Assignment 1 / Multimodal / Dataset EDA

10-Class Filter Balanced Few-Shot Splits

Food101 becomes a controlled ten-class benchmark.

The multimodal experiment narrows Food101 to ten visually distinct yet semantically overlapping food categories, then constructs balanced few-shot train and validation subsets from the official training split while preserving the full official validation split as test. This makes the evaluation stable and makes method differences easier to attribute to representation quality rather than data skew.

Dataset framing

The filtered subset contains 7,500 training images and 2,500 test images, exactly 1,000 images per selected class overall. Each few-shot configuration draws balanced support sets from the filtered training pool, while the test split stays fixed at 250 images per class.

Filtered Total
10k

Ten classes, each with exactly 1,000 images before few-shot slicing.

Train Pool
7.5k

Official Food101 train split after class filtering.

Held-Out Test
2.5k

Official validation split, preserved in full for stable reporting.

Balance Ratio
0.00

The working subset is perfectly balanced by design across all active classes.

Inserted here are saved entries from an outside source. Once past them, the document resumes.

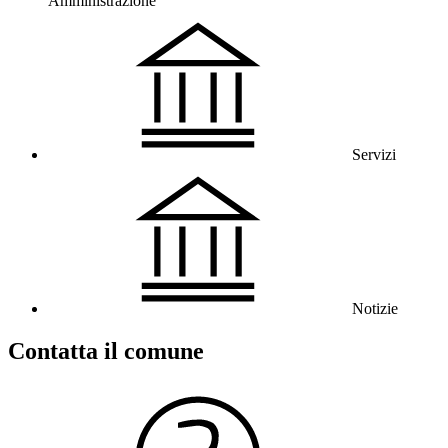
Amministrazione
Servizi
Notizie
Contatta il comune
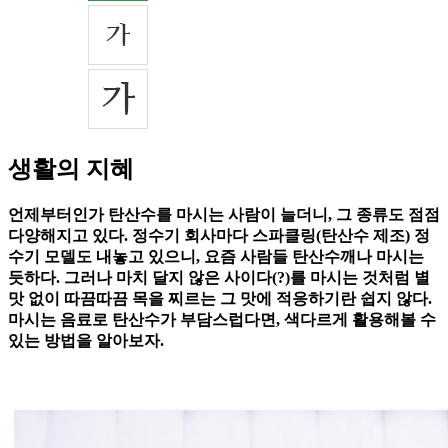
생활의 지혜
언제부터인가 탄산수를 마시는 사람이 늘더니, 그 종류도 점점
다양해지고 있다. 정수기 회사마다 스파클링(탄산수 제조) 정
수기 모델도 내놓고 있으니, 요즘 사람들 탄산수깨나 마시는
듯하다. 그러나 마치 달지 않은 사이다(?)를 마시는 것처럼 별
맛 없이 따끔따끔 목을 찌르는 그 맛에 적응하기란 쉽지 않다.
마시는 음료로 탄산수가 부담스럽다면, 색다르게 활용해볼 수
있는 방법을 알아보자.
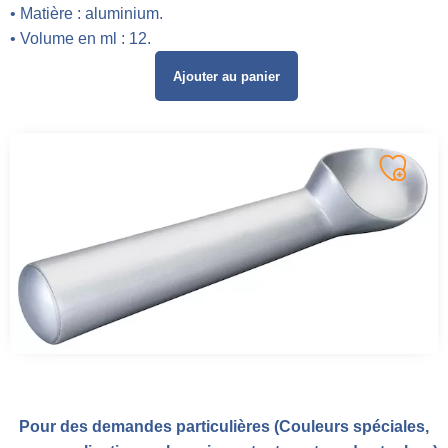
• Matière : aluminium.
• Volume en ml : 12.
Ajouter au panier
Pour des demandes particulières (Couleurs spéciales,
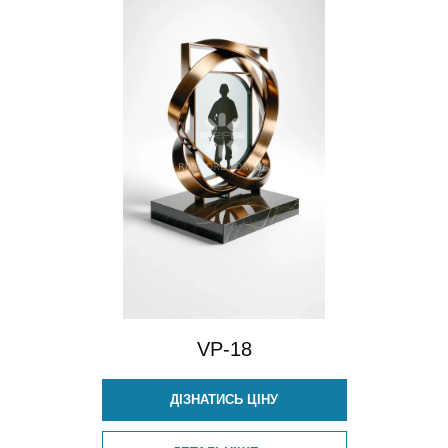
VP-18
ДІЗНАТИСЬ ЦІНУ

How the few-shot subset is built

Component Definition
Original source`ethz/food101` with 101 classes and official train / validation splits.
Selected classesapple pie, bibimbap, chicken wings, donuts, eggs benedict, french fries, grilled cheese sandwich, hamburger, ice cream, pizza.
Filtered train pool7,500 images total, 750 images per class.
Filtered test pool2,500 images total, 250 images per class.
Validation budget20 images per class for every few-shot setting.
Shot settings8, 16, 32, 64, 128 images per class for few-shot training.
Random seed42 for deterministic support and validation sampling.
This split recipe makes the experiment conservative: the test set is large enough to expose confusion structure, while the few-shot train and validation subsets stay class-balanced so metric changes reflect adaptation quality rather than label frequency.

Every active split is deliberately balanced

Grouped bar chart of Food101 class counts across few-shot train, few-shot dev, and test splits.
For the highest-shot run, each class contributes 128 training images, 20 validation images, and 250 test images. The same symmetry holds at every lower support setting.
Split composition plot for the active experiment subset.
The active experiment surface is still test-heavy. That is intentional: most of the reporting weight sits on held-out evaluation rather than support examples.
Heatmap of balanced class counts across the few-shot and test splits.
Because each split is class-balanced, the downstream metrics are less likely to be inflated by class frequency effects.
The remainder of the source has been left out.